Deutschland könnte bis Mitte der 2030er Jahre bis zu 100 Terawattstunden (TWh) seines jährlichen Energiebedarfs durch Importe von grünem Wasserstoff über Pipelines aus Nachbarländern decken und damit einen erheblichen Teil seines prognostizierten Bedarfs decken, wie eine Studie am Donnerstag ergab.

Berlin ist bestrebt, die Nutzung von Wasserstoff als Energiequelle auszubauen, um die Treibhausgasemissionen in stark verschmutzenden Industriesektoren, die nicht elektrifiziert werden können, wie z.B. Stahl und Chemie, zu reduzieren und die Abhängigkeit von importierten fossilen Brennstoffen zu verringern.

Die Studie der in Berlin ansässigen Think Tanks Agora Energiewende und Agora Industrie besagt, dass Wasserstoff bis zum Jahr 2035 11,2 % des prognostizierten Gesamtenergiebedarfs des Landes von 894 TWh decken könnte.

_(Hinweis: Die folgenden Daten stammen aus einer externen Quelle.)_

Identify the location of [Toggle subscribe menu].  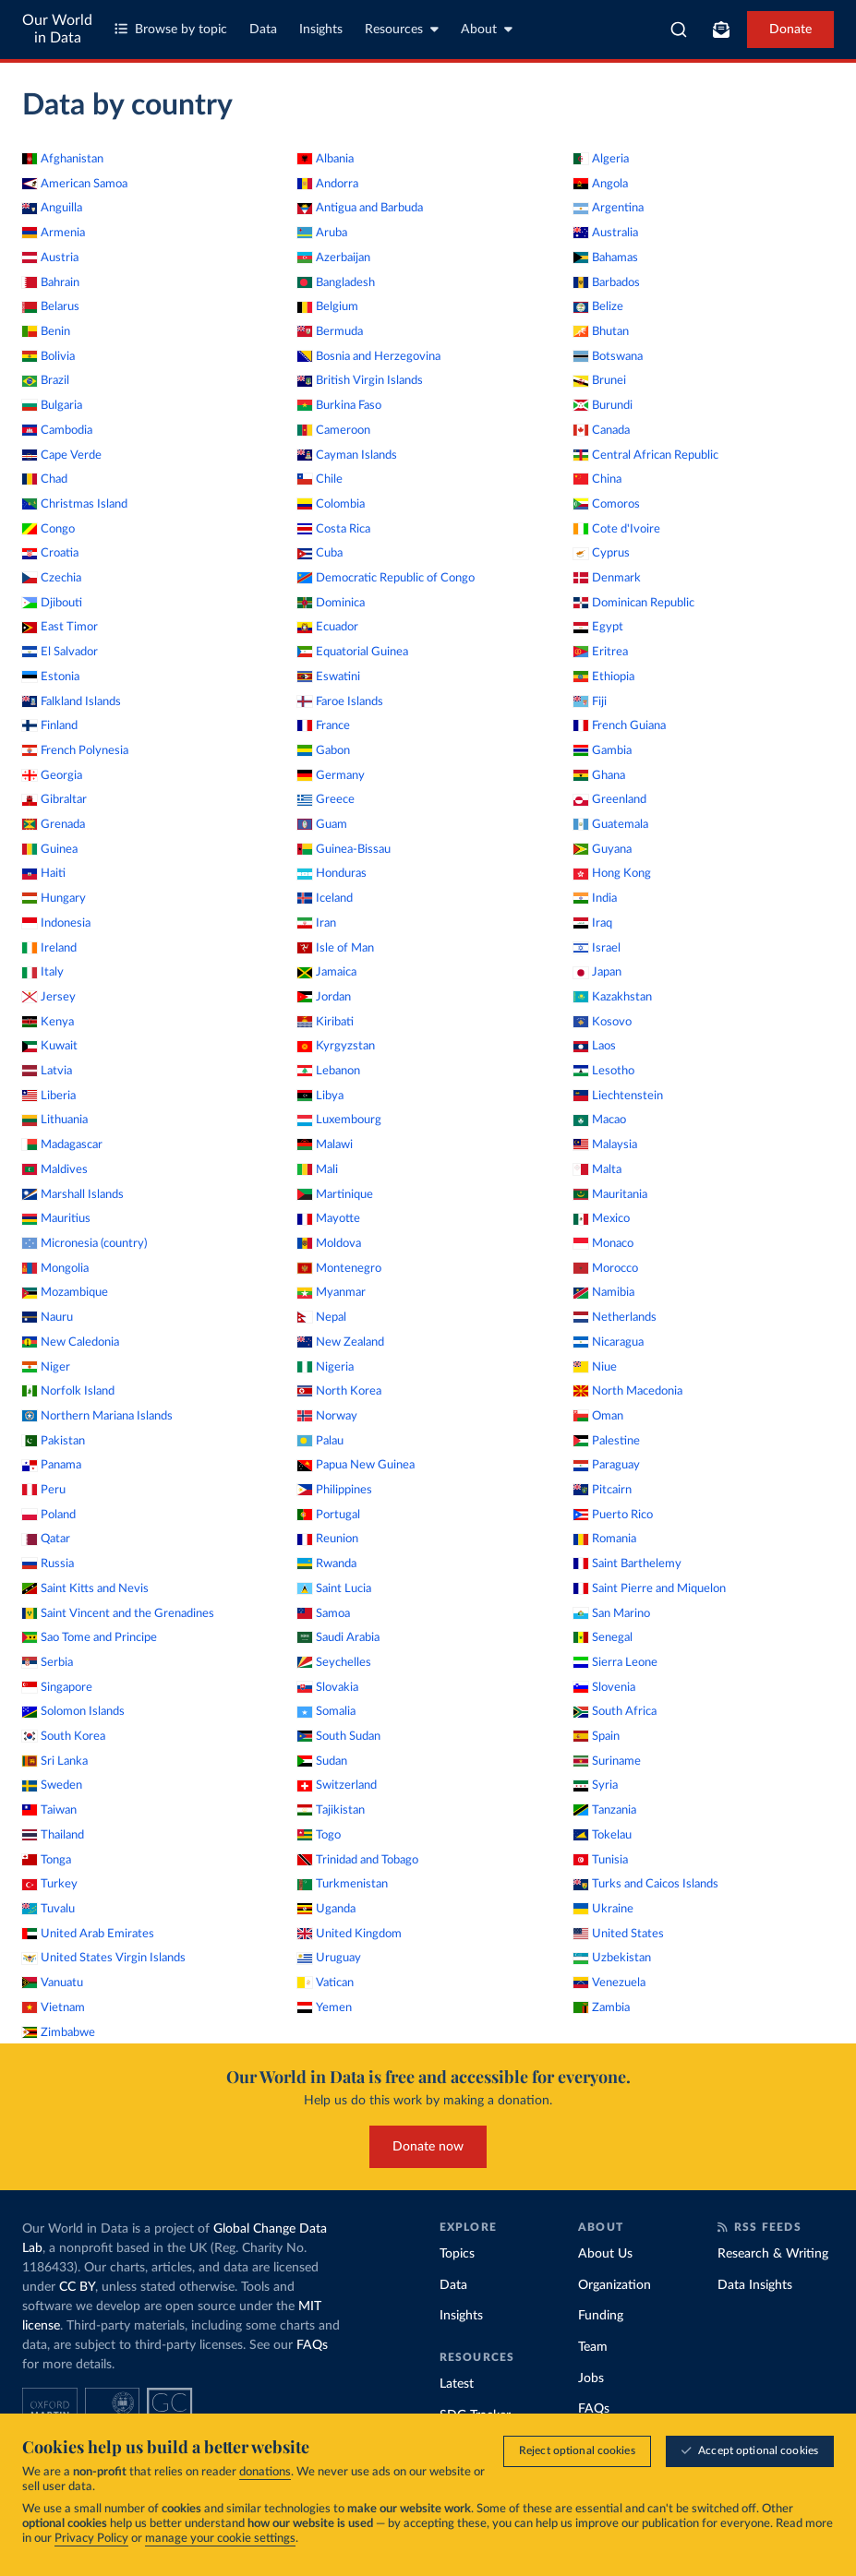 (721, 29).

Allerdings wird Deutschland aufgrund seiner begrenzten erneuerbaren Energieressourcen etwa 50% bis 70% seines Wasserstoffs importieren müssen.

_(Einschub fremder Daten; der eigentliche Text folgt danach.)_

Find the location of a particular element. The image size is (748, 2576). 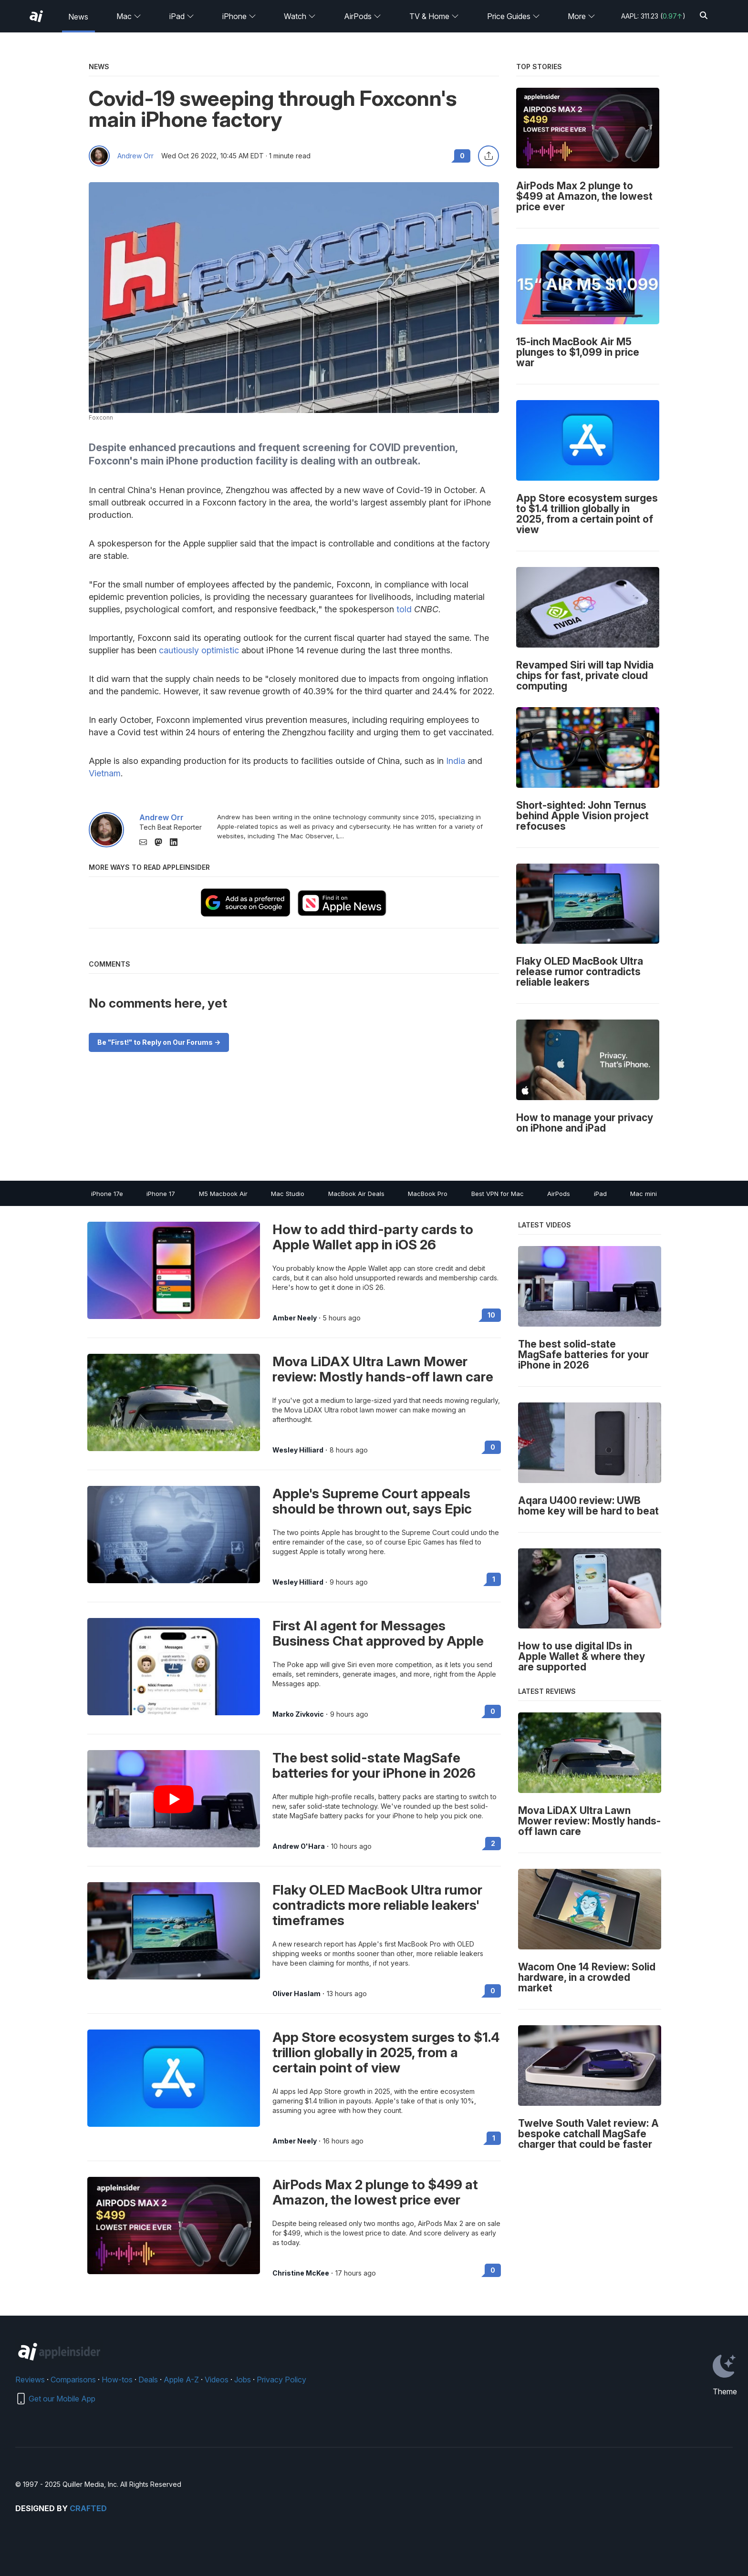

Derzeit verbraucht Deutschland etwa 55-60 TWh Wasserstoff pro Jahr, der jedoch fast ausschließlich aus fossilen Brennstoffen hergestellt wird, wie Daten des Wirtschaftsministeriums zeigen.

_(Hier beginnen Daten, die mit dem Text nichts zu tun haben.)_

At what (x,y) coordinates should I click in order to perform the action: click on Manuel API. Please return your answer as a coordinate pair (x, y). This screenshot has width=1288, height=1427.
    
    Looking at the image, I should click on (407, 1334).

Die Studie besagt, dass Deutschland bis 2030 11 TWh Wasserstoff produzieren und etwa 17 TWh grünen und etwa 15 TWh blauen Wasserstoff, der aus Erdgas hergestellt wird, über Pipelines importieren könnte. Das würde weniger als die Hälfte des gesamten deutschen Wasserstoffbedarfs decken, der bis zum Ende des Jahrzehnts voraussichtlich 95 TWh bis 130 TWh erreichen wird.

Durch die Nutzung der bestehenden Erdgasinfrastruktur in Europa könnte Deutschland jedoch seine Pipeline-Importe bis 2035 auf 60 TWh bis 100 TWh steigern, so die Studie.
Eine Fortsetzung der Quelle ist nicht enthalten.